It’s said that villagers in remote parts of China take stones from dilapidated sections of the Great Wall to build their homes. From the villagers’ perspective, at least the stones are being put to good use, given that the wall long ago ceased being effective at keeping out invaders. Not much more useful, these days, is the edifice Congress built after the Watergate scandal to limit the influence of money in elections. Our current campaign finance regime, after years of Supreme Court decisions like Citizens United, which freed up corporations and unions to spend unlimited sums and gave rise to super PACs, is remarkable mainly for how little spending it stops. In January, the Federal Election Commission estimated that $7 billion was spent by candidates, parties, and outside groups in the 2012 elections. That’s an order of magnitude more than what was believed to be spent in the 1972 elections, which originally inspired Congress to enact systemic campaign finance laws. And on Tuesday, the Supreme Court agreed to hear a case that offers the justices another chance to haul off with a few more stones. The case has the official name of McCutcheon v. Federal Election Commission but some people are already referring to it as “Citizens United II.” The issue is the constitutionality of federal law that caps the total amount of money individuals may contribute to candidates, parties, and certain political committees over a two-year period. Shaun McCutcheon, an active political contributor to the GOP and its candidates, challenged the caps, which are currently set at $117,000, as a violation of the First Amendment’s guarantee of freedom of speech.
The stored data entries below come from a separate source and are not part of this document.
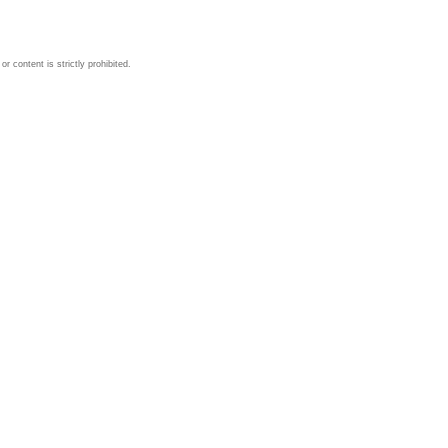
 content is strictly prohibited.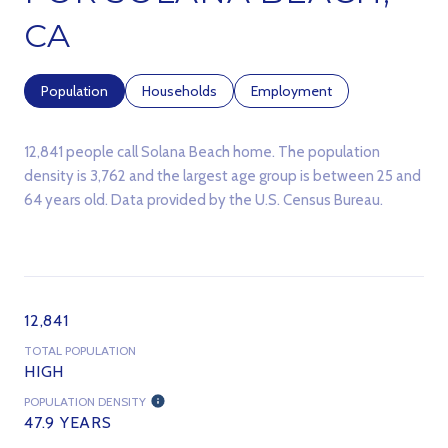
CA
Population
Households
Employment
12,841 people call Solana Beach home. The population
density is 3,762 and the largest age group is
between 25 and
64 years old.
Data provided by the U.S. Census Bureau.
12,841
TOTAL POPULATION
HIGH
POPULATION DENSITY
47.9 YEARS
Given the history of campaign finance laws in the Supreme Court since John Roberts and Samuel Alito joined the court in 2005, McCutcheon is likely to find a receptive audience. In fact, the Roberts Court has voted to limit or invalidate every campaign finance law it’s considered over the past seven years, usually by slim 5-4 margins. In 2006, the court said contribution limits may be constitutional, but struck down Vermont’s caps for being too low. In 2007, the court significantly narrowed a federal law barring the broadcast of “issue” ads in the weeks before an election if the ads mentioned a candidate’s name. In 2008, the court invalidated a public financing provision that raised the contribution limits for candidates running against privately financed opponents. In 2011, the justices held unconstitutional a law affording publicly financed candidates extra public funds to compete against the unlimited spending of candidates raising money privately.
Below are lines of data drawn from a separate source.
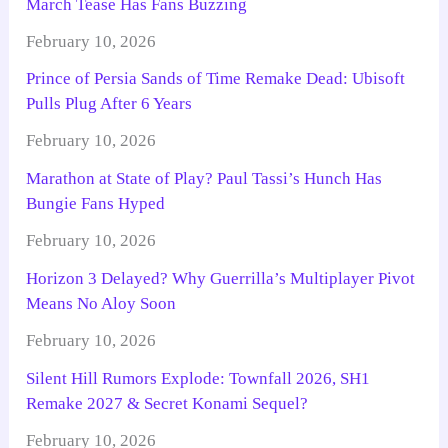
March Tease Has Fans Buzzing
February 10, 2026
Prince of Persia Sands of Time Remake Dead: Ubisoft
Pulls Plug After 6 Years
February 10, 2026
Marathon at State of Play? Paul Tassi’s Hunch Has
Bungie Fans Hyped
February 10, 2026
Horizon 3 Delayed? Why Guerrilla’s Multiplayer Pivot
Means No Aloy Soon
February 10, 2026
Silent Hill Rumors Explode: Townfall 2026, SH1
Remake 2027 & Secret Konami Sequel?
February 10, 2026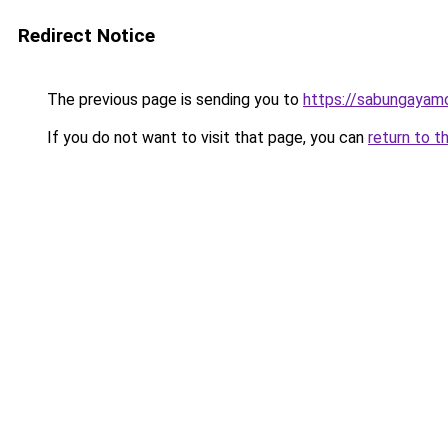
Redirect Notice
The previous page is sending you to
https://sabungayam
If you do not want to visit that page, you can
return to t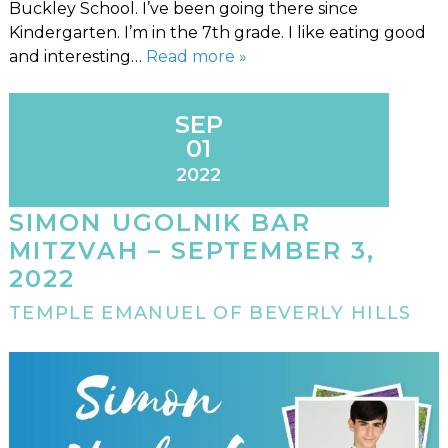
Buckley School. I’ve been going there since
Kindergarten. I’m in the 7th grade. I like eating good
and interesting…
Read more »
SEP
01
2022
SIMON UGOLNIK BAR
MITZVAH – SEPTEMBER 3,
2022
TEMPLE EMANUEL OF BEVERLY HILLS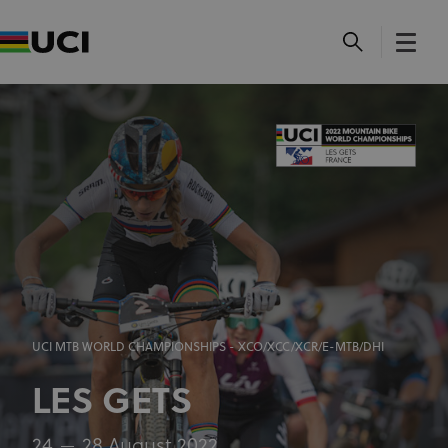
UCI MTB WORLD CHAMPIONSHIPS - XCO/XCC/XCR/E-MTB/DHI
LES GETS
24
28 August 2022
Then there’s Citizens United. The court’s controversial 2010 decision was met with derision by reformers and celebration by opponents of campaign finance laws. According to some estimates, Citizens United and its progeny, like the lower court ruling that found limits on super PAC contributions unconstitutional, led to nearly $1 billion in additional campaign spending this past year. Citizens United also sparked an emergent movement to amend the Constitution to reverse the decision, as reflected in proposals unveiled this week by Minnesota Rep. Rick Nolan and California Rep. Adam Schiff.